A concussion is a brain injury that disrupts normal functioning. In recent years, experts have told coaches, players and parents that athletes should not return to play until a doctor evaluates them if a concussion is suspected.

In the new study, the athletes had more changes in white matter from the first measurement to the second, and most of these differences remained at the final measure, six months after play had stopped.

The lack of recovery could contribute to the white matter changes that accumulate over the years with repetitive head impacts, the researchers noted.

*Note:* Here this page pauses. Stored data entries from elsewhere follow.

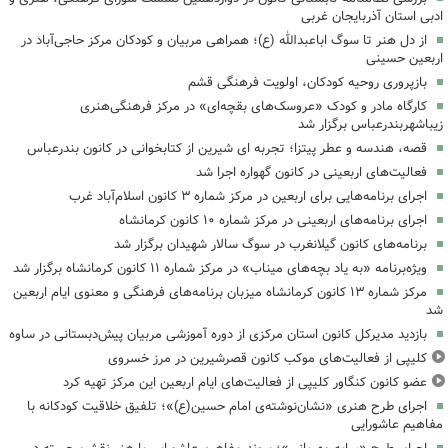
ادبی استان آذربایجان غربی
از دل هنر تا سوگ اباعبدالله (ع)؛ همراهی مربیان و کودکان مرکز حاجی‌آباد در
اربعین حسینی
بازپروری روحیه کودکان، اولویت فرهنگی قشم
کارگاه مادر و کودک «عروسک‌های بقچه‌ای» در مرکز فرهنگی‌هنری
زیباشهربندرعباس برگزار شد
قصه، هندسه و عطر پیتزا؛ تجربه ای شیرین از کتابخوانی در کانون بندرعباس
فعالیت‌های اربعینی در کانون گهواره اجرا شد
اجرای برنامه‌هایی برای اربعین در مرکز شماره ۳ کانون اسلام‌آباد غرب
اجرای برنامه‌های اربعینی در مرکز شماره ۱۰ کانون کرمانشاه
برنامه‌های کانون گیلانغرب در سوگ سالار شهیدان برگزار شد
ویژه‌برنامه «به یاد بچه‌های میناب» در مرکز شماره ۱۱ کانون کرمانشاه برگزار شد
مرکز شماره ۱۳ کانون کرمانشاه میزبان برنامه‌های فرهنگی و معنوی ایام اربعین
شد
بازدید مدیرکل کانون استان مرکزی از دوره آموزشی مربیان پیش‌دبستانی در ساوه
کلیپی از فعالیت‌های موکب کانون قصرشیرین در مرز خسروی
عضو کانون کنگاور کلیپی از فعالیت‌های ایام اربعین این مرکز تهیه کرد
اجرای طرح هنری «نشان‌نوشته‌ی امام حسین(ع)»؛ تلفیق خلاقیت کودکانه با
مفاهیم عاشورایی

"We are obviously trying to understand, are these changes the beginning of this process?" Bazarian said. They also need to find out why some brains recover more quickly, he added.

"Inflammation may be at play," Bazarian said. "If that's the case, maybe it's a case of preventing inflammation. Maybe more than six months of rest is needed."

The researchers can't say if the changes are "clinically meaningful," Bazarian said. "We found no changes in balance or cognition."